Die freigesetzten Neutronen sind zunächst stets schnelle Neutronen mit kinetischen Energien von mindestens einigen hundert keV. Werden thermische Neutronen benötigt, so wird die Quelle mit einem Moderator kombiniert.

Die Anzahl der von der Quelle pro Zeitintervall abgegebenen Neutronen, dividiert durch dieses Zeitintervall, heißt Quellstärke. Praktisch wichtiger ist oftmals die Neutronenflussdichte, die auf einer zu bestrahlenden Probe erzielt werden kann; sie hängt ab von der Quellstärke, von der Geometrie der Anordnung (Ausdehnung der Quelle, Ausdehnung der Probe und Abstand zwischen ihnen) und davon, ob die Quelle die Neutronen isotrop, d. h. in alle Richtungen gleichmäßig, oder anisotrop abgibt. Die radioaktiven Neutronenquellen emittieren isotrop, die auf Teilchenbeschleunigern basierenden Quellen im Allgemeinen anisotrop. Bei Kernreaktoren ist je nach Wahl des Bestrahlungsortes beides möglich.
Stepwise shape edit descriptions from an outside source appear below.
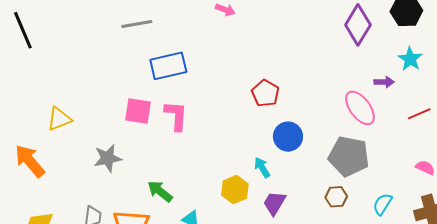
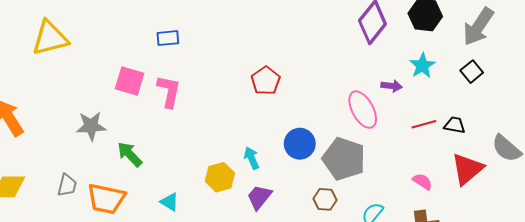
blue rectangle: (168, 66) -> (168, 38), size x0.6
yellow triangle: (59, 119) -> (50, 38), moved, size x1.4
blue circle: (288, 137) -> (300, 144), moved
green arrow: (160, 191) -> (130, 154), moved

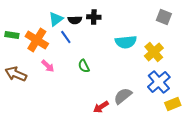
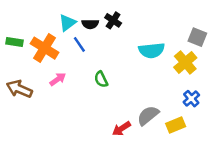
black cross: (94, 17) -> (113, 20), turned 32
gray square: (164, 17) -> (197, 37), moved
pink arrow: (48, 66) -> (58, 79), turned -80
blue cross: (159, 82) -> (191, 99), size x0.6
yellow rectangle: (173, 104) -> (176, 125), moved

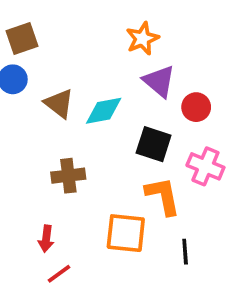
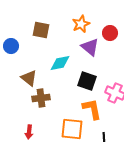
brown square: (22, 39) -> (41, 30), moved, turned 30
brown triangle: (59, 103) -> (29, 78), moved
red circle: (196, 107) -> (110, 33), moved

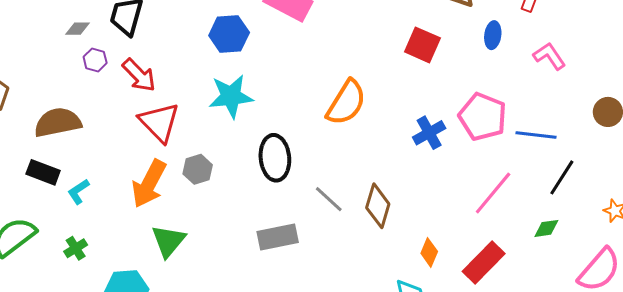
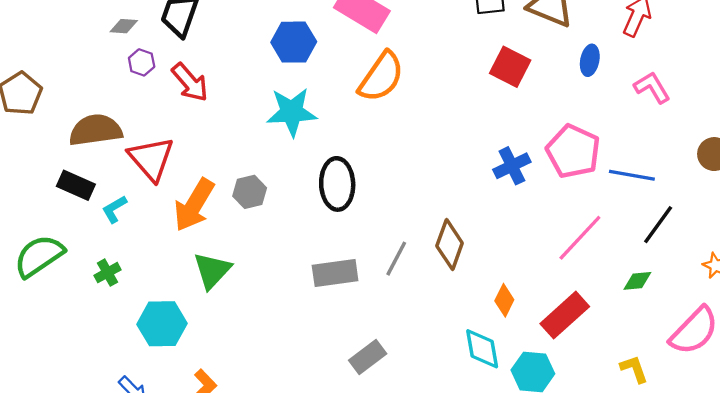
orange semicircle: (346, 103) -> (381, 77), moved
red triangle: (159, 122) -> (151, 159), moved
gray line: (329, 199) -> (396, 259), moved, turned 72

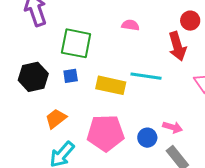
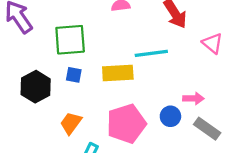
blue square: (71, 76) -> (74, 75), turned 35

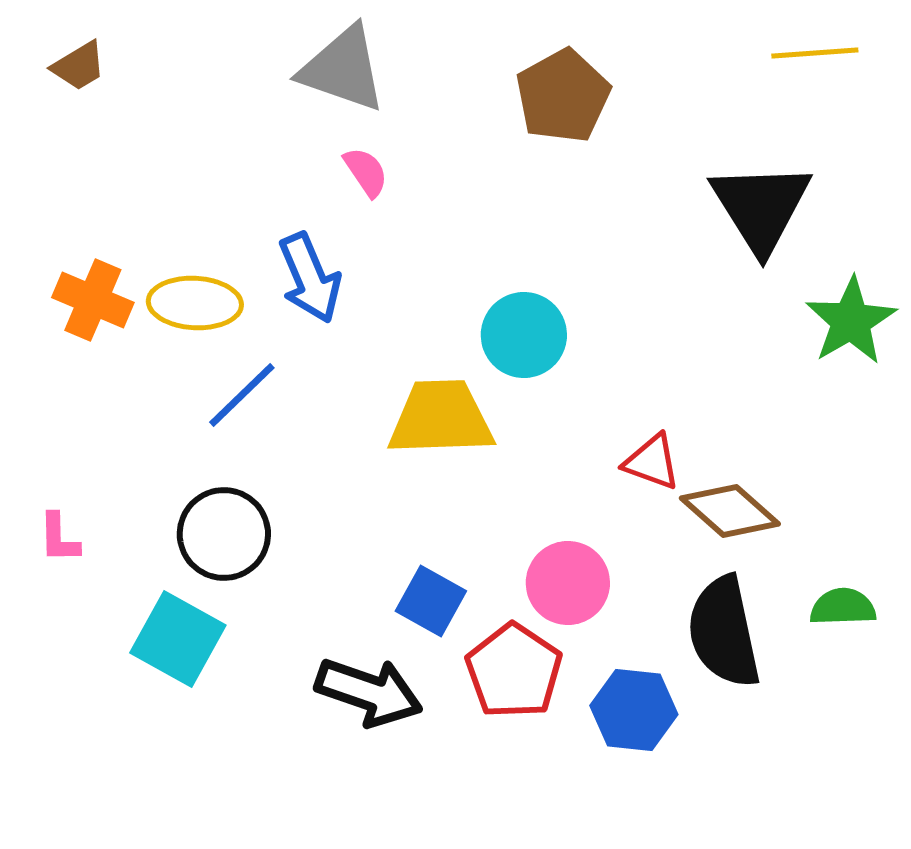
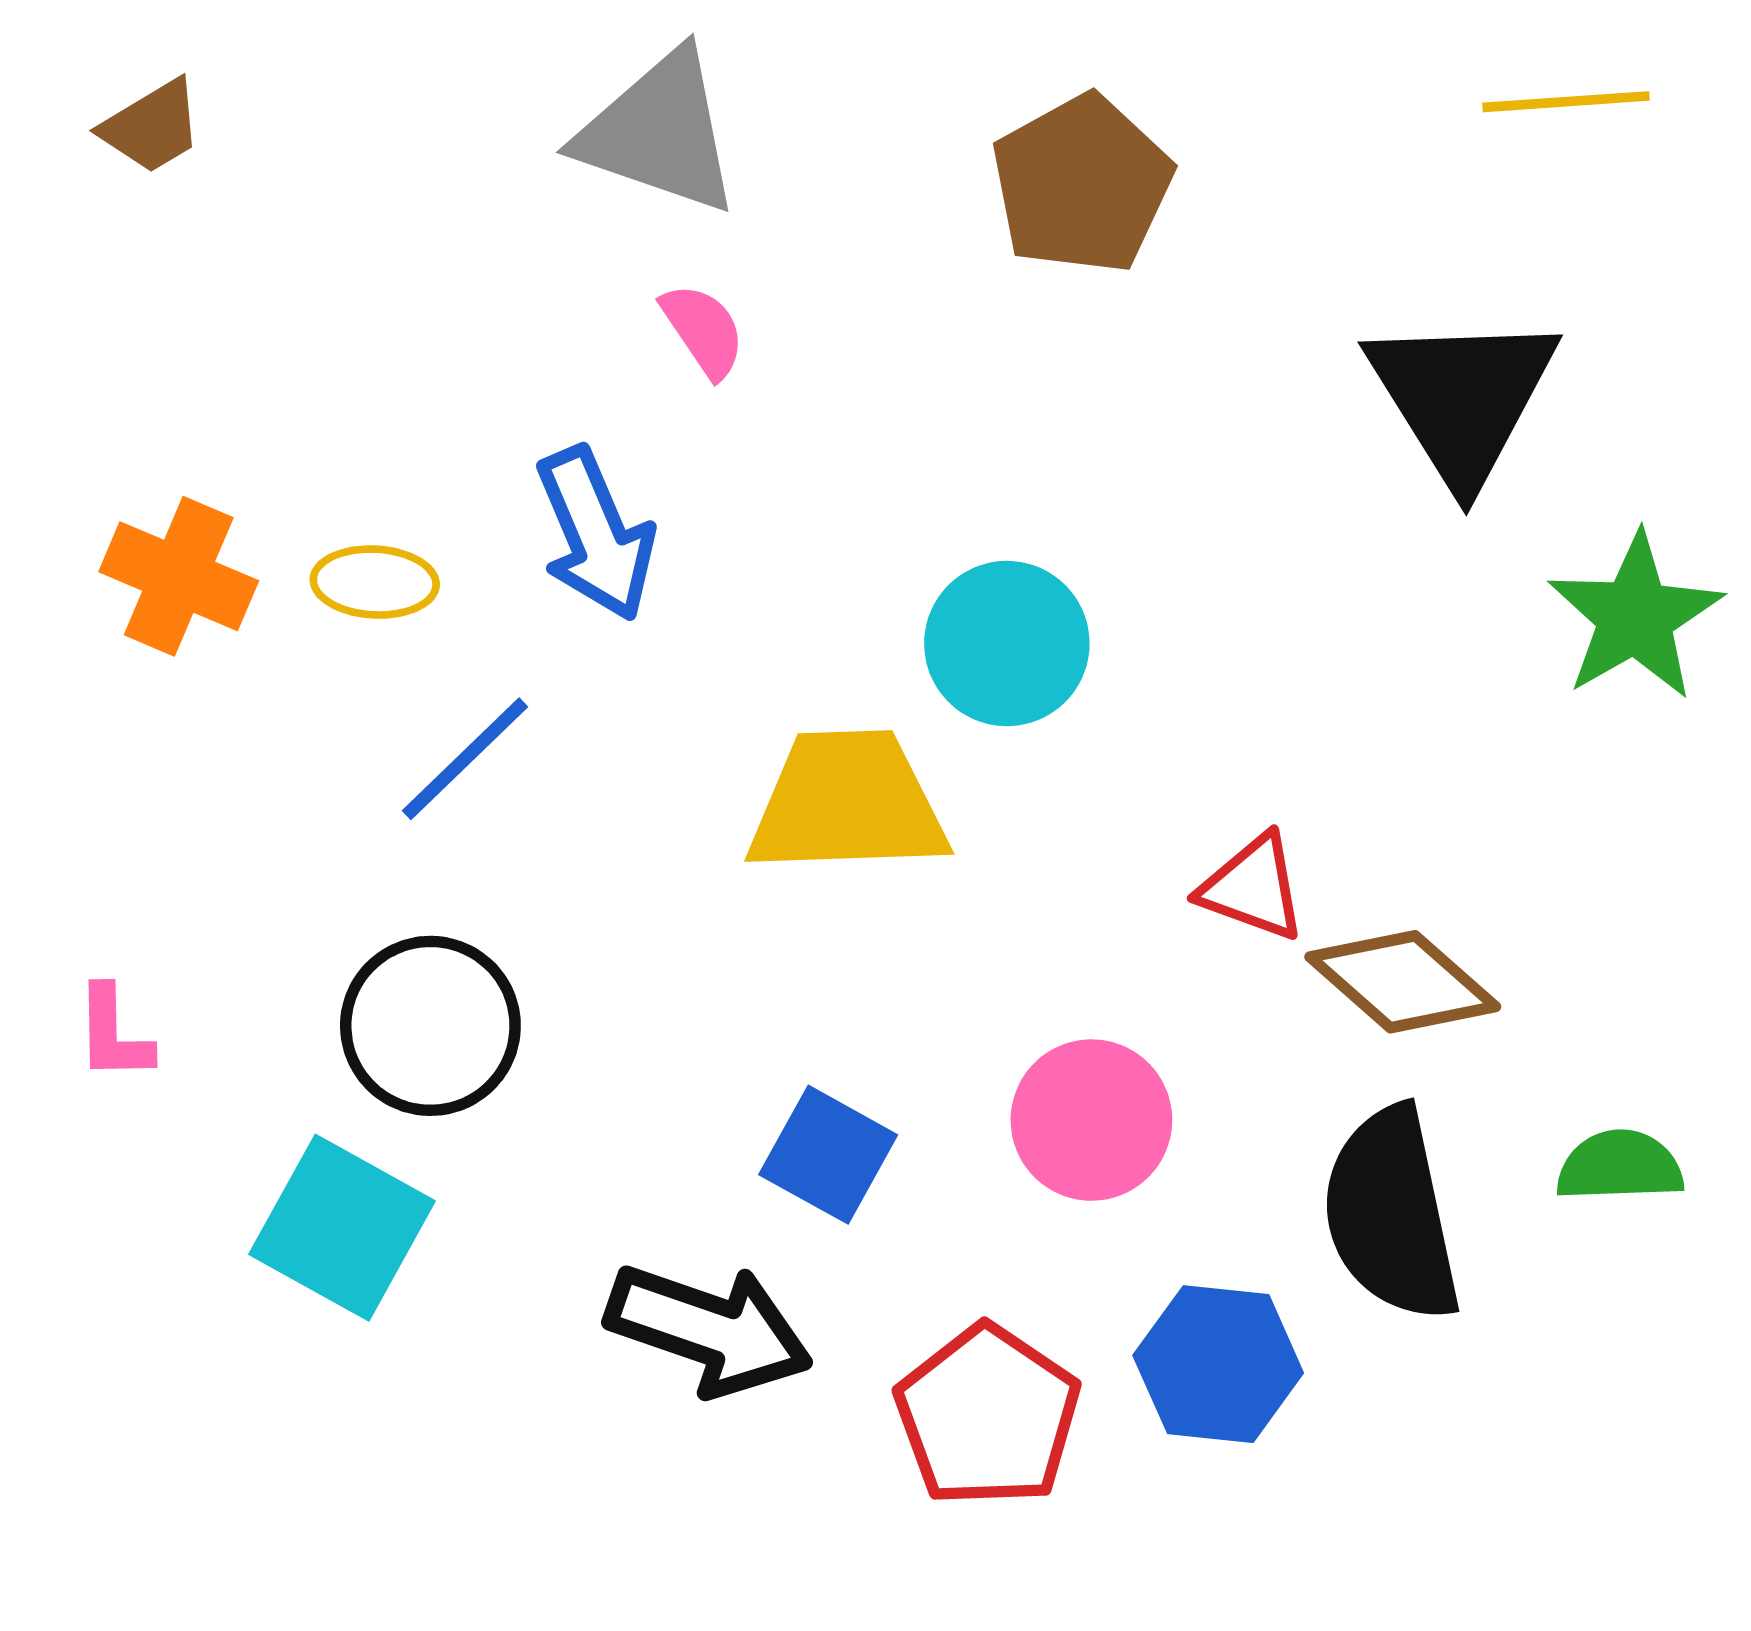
yellow ellipse: (195, 303) -> (375, 582), size x0.7
red pentagon: (514, 671) -> (988, 1416), moved

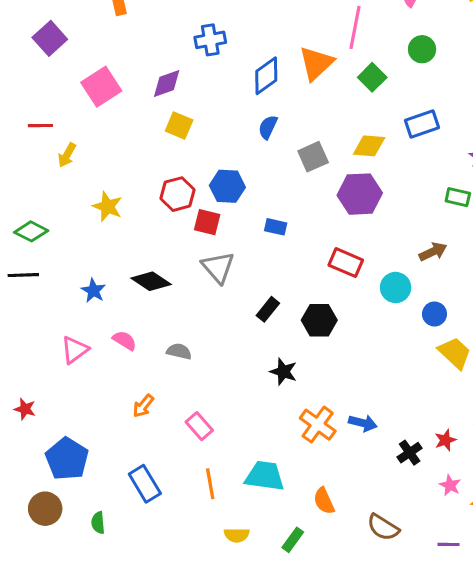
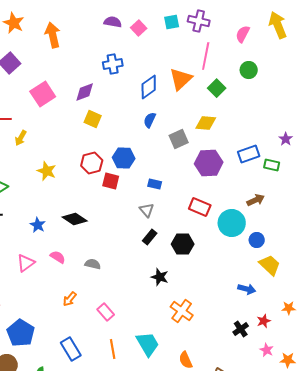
blue rectangle: (422, 124) -> (249, 154), moved
yellow diamond: (369, 146) -> (206, 123), moved
gray triangle: (218, 267) -> (147, 210), moved, size x0.7
cyan circle: (396, 288) -> (232, 223), size x1.4
blue arrow: (363, 423) -> (247, 289), moved
cyan trapezoid: (265, 476) -> (148, 344), turned 52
Radioaktive Neutronenquellen[Bearbeiten | Quelltext bearbeiten]

Die nachstehend beschriebenen Quellen erfordern den Sicherheitsaufwand, der beim Umgang mit Radioaktivität stets nötig ist. Sie haben aber den Vorteil, klein und leicht transportabel zu sein. Die anderen, weiter unten beschriebenen Quellen sind fast immer ortsfeste Anlagen.

Alpha-Beryllium-Neutronenquellen[Bearbeiten | Quelltext bearbeiten]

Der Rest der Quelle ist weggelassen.